For lunch, bento boxes ($10) are the way to go. They come with four big pieces of nigiri sushi — ours came with tuna, white tuna, red snapper and salmon — one special roll of the day, one roll of our choosing, seaweed salad, baked mussels, soup and salad. The ginger dressing on our simple green salad was spicy and sweet and summoned many "mmms" for the table; not bad for the first thing you put in your mouth. Equally good, the miso soup is soothing with a perfect balance of miso taste and saltiness. There's nothing more disappointing to begin a Japanese meal with a bad bowl of miso — in our experience, Mt. Fuji has never committed that offense.
Then the bento boxes arrived, like our own personal little feasts. The seaweed salad is small but is still a better deal than the $5 appetizer portion. The baked mussels turned out to be a table favorite. Baked in a mayonnaise-based sauce, they had a great balance of oil and spice. But the fish is, of course, the real winner here.
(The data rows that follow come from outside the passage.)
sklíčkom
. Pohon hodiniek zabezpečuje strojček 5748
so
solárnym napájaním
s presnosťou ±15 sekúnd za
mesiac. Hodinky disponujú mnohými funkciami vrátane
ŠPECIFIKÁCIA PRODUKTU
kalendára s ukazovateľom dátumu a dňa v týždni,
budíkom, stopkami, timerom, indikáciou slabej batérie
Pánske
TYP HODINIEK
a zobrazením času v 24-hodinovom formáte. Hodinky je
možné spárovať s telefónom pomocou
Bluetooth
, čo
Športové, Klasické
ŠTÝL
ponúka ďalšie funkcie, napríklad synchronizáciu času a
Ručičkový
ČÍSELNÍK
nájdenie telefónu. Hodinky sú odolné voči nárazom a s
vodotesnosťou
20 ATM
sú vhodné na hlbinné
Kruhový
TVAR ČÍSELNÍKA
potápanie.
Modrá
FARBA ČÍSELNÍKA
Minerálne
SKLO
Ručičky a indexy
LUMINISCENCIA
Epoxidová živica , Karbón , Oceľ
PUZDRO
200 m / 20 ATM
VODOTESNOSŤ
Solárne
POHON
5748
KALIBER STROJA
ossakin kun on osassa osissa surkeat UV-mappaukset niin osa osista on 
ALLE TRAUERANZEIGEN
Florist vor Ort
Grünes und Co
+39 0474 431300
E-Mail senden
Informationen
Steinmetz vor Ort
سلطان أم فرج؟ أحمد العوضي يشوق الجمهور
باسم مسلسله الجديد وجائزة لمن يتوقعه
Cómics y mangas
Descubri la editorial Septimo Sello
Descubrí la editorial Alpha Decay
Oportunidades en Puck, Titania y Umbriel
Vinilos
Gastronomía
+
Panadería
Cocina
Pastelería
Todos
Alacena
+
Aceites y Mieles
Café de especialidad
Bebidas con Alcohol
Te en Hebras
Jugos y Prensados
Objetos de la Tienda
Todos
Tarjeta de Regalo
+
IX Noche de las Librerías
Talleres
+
Especially the white tuna sushi; it was buttery yet firm, absolutely the table favorite. The spicy tuna roll packed a punch — definitely not for the timid roll eater. The California roll and crunchy crab roll were as reliably good as Mt. Fuji is known to be. But, the kicker here is the amount of food for the money. We had to slow down three-quarters of the way through, but gathered the strength to power through and finish. How often does that happen with a sushi lunch?
For dinner, Mt. Fuji offers an extensive menu of more traditional Japanese dishes like udon, soba and ramen noodle dishes from $8 to $13; yosenabe (a steaming pot filled with broth, meat, tofu and vegetables) for $13; teriyakis served with soup, salad and rice from $14 to $26; and an assortment of grilled meats called yakiniku also for $13. All and all really good deals for the amount of food you get with each meal.
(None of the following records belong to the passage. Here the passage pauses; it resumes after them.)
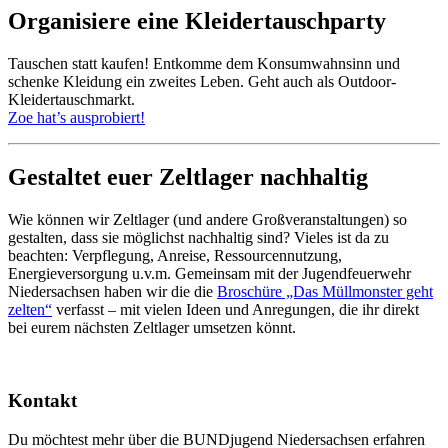
Organisiere eine Kleidertauschparty
Tauschen statt kaufen! Entkomme dem Konsumwahnsinn und
schenke Kleidung ein zweites Leben. Geht auch als Outdoor-
Kleidertauschmarkt.
Zoe hat’s ausprobiert!
Gestaltet euer Zeltlager nachhaltig
Wie können wir Zeltlager (und andere Großveranstaltungen) so
gestalten, dass sie möglichst nachhaltig sind? Vieles ist da zu
beachten: Verpflegung, Anreise, Ressourcennutzung,
Energieversorgung u.v.m. Gemeinsam mit der Jugendfeuerwehr
Niedersachsen haben wir die die
Broschüre „Das Müllmonster geht
zelten“
verfasst – mit vielen Ideen und Anregungen, die ihr direkt
bei eurem nächsten Zeltlager umsetzen könnt.
Kontakt
Du möchtest mehr über die BUNDjugend Niedersachsen erfahren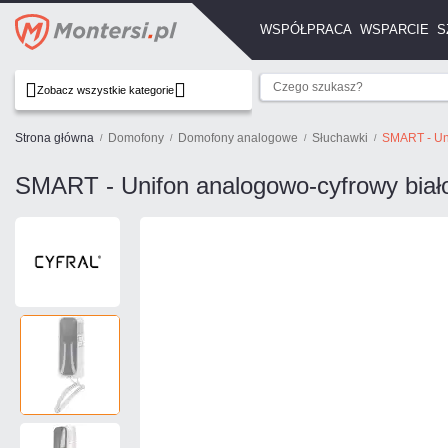
WSPÓŁPRACA
WSPARCIE
S
Zobacz wszystkie kategorie
Strona główna
Domofony
Domofony analogowe
Słuchawki
SMART - Uni
SMART - Unifon analogowo-cyfrowy biał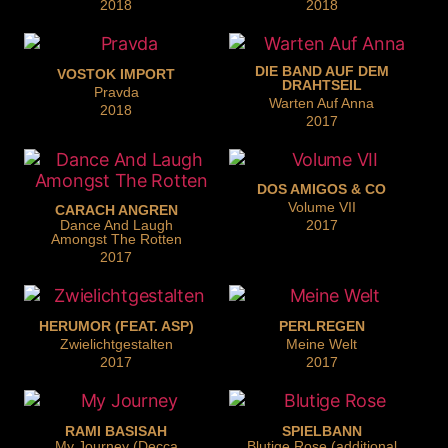
2018
2018
DIE BAND AUF DEM
VOSTOK IMPORT
DRAHTSEIL
Pravda
Warten Auf Anna
2018
2017
DOS AMIGOS & CO
Volume VII
CARACH ANGREN
Dance And Laugh
2017
Amongst The Rotten
2017
HERUMOR (FEAT. ASP)
PERLREGEN
Zwielichtgestalten
Meine Welt
2017
2017
RAMI BASISAH
SPIELBANN
My Journey (Decca
Blutige Rose (additional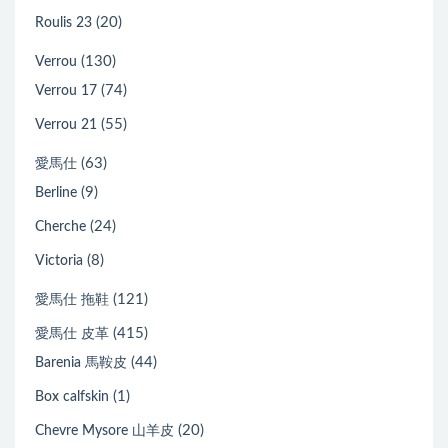
(20)
Roulis 23
(130)
Verrou
(74)
Verrou 17
(55)
Verrou 21
(63)
愛馬仕
(9)
Berline
(24)
Cherche
(8)
Victoria
(121)
愛馬仕 拖鞋
(415)
愛馬仕 皮革
(44)
Barenia 馬鞍皮
(1)
Box calfskin
(20)
Chevre Mysore 山羊皮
Similarly, the appetizers offered are reasonable and delicious. And the time to be adventurous. Instead of the regular edamame appetizer (steamed and salted soybeans), try the agedofu ($5), fried tofu served in a savory mirin sauce and sprinkled with dried fish flakes. It's a shining example of why the Japanese are culinary geniuses: the combination of the crunchy and creamy texture of the tofu soaking up the salty sauce and dancing fish flakes, which sway at the slightest movement, is perfection.
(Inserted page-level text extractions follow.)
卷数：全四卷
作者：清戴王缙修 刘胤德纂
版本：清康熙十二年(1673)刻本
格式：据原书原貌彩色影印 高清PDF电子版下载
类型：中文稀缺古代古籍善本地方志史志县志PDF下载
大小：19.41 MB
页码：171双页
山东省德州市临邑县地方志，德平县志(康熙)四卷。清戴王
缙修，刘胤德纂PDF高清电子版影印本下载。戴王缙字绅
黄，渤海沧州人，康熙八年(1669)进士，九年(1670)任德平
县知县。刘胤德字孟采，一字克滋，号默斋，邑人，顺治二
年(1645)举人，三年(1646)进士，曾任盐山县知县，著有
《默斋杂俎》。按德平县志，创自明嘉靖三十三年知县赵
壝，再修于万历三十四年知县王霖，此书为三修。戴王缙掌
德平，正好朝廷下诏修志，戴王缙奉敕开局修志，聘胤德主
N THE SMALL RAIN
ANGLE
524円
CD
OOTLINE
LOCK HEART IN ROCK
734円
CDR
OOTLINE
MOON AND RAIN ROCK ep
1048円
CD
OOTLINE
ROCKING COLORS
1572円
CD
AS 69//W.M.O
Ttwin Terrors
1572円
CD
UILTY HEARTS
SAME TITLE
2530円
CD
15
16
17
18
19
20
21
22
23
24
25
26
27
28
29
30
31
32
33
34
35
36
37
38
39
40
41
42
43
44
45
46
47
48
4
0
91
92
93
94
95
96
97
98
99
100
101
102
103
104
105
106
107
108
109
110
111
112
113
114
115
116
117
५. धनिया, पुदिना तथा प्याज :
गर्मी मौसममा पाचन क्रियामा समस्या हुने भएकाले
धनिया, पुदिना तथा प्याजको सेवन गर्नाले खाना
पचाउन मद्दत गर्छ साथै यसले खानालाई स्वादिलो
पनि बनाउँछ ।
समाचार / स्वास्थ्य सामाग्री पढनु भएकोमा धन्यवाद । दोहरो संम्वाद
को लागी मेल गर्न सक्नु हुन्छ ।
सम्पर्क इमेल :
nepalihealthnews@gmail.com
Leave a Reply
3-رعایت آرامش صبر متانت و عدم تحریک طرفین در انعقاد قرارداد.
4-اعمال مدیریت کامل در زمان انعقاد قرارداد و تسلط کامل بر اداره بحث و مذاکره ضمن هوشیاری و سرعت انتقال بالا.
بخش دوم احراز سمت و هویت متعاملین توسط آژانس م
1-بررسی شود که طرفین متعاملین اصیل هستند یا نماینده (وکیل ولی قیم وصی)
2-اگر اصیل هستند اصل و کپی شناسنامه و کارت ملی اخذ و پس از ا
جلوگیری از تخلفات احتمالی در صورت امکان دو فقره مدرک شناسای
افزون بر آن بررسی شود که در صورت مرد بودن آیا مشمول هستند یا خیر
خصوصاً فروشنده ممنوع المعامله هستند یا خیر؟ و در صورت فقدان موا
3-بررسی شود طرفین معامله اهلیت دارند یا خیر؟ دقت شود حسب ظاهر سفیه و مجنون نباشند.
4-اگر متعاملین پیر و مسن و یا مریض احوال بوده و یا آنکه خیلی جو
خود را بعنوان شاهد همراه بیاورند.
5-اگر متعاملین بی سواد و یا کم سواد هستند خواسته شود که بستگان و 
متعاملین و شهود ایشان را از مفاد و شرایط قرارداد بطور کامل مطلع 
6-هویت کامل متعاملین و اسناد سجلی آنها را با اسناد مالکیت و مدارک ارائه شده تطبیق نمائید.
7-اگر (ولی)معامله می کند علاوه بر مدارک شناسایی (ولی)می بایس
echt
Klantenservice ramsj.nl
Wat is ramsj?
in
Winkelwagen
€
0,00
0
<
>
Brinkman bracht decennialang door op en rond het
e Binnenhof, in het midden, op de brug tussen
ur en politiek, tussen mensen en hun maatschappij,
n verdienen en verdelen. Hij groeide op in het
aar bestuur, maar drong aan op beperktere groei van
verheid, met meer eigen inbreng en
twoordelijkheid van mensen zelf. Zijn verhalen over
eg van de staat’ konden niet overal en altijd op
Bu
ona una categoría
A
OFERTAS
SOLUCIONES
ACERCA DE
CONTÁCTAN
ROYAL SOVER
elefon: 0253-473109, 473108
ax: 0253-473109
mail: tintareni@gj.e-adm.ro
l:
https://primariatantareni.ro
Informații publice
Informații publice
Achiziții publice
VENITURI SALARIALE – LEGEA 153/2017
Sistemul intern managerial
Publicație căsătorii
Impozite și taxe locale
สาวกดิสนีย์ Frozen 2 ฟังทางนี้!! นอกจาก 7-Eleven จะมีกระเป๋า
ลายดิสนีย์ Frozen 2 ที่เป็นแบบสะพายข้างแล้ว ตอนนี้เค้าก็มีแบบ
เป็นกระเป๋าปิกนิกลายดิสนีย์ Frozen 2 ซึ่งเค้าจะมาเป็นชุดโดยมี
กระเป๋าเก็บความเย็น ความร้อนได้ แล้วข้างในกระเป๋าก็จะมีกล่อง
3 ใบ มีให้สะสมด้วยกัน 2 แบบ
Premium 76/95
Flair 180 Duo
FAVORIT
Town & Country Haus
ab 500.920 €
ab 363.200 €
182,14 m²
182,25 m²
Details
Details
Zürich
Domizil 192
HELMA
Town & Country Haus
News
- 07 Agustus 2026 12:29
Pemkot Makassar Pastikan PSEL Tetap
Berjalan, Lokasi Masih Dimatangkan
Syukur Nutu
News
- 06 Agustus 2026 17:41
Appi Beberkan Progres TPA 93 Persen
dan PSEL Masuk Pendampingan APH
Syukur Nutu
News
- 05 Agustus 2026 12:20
And instead of ramen noodles — which are very, very good — try the soba noodles ($13). Chewy buckwheat noodles served cold and with a soy dipping sauce, they're flavorful and filling; tempura shrimp, particularly, plays off the cold noodles nicely. There are other adventurous options like squid teriyaki ($7), salmon skin salad ($7), even fresh oysters on the half shell (market price, seasonal).
10301 North Rodney Parham Road
Don't forget to visit the food and gift shop, located under the dining room, where you'll find frozen and fresh fish (a sign touts that they will cut whatever you please from the sushi bar upstairs), noodles and noodle packets, sweets, sauces, teas, kitchen tools and utensils, sushi set-ups and more.
11 a.m.-2 p.m. Monday through Saturday, 12 p.m.-3 p.m. Sunday; 5 p.m.-10 p.m. Sunday through Thursday, 5 p.m.-10:30 p.m. Friday and Saturday.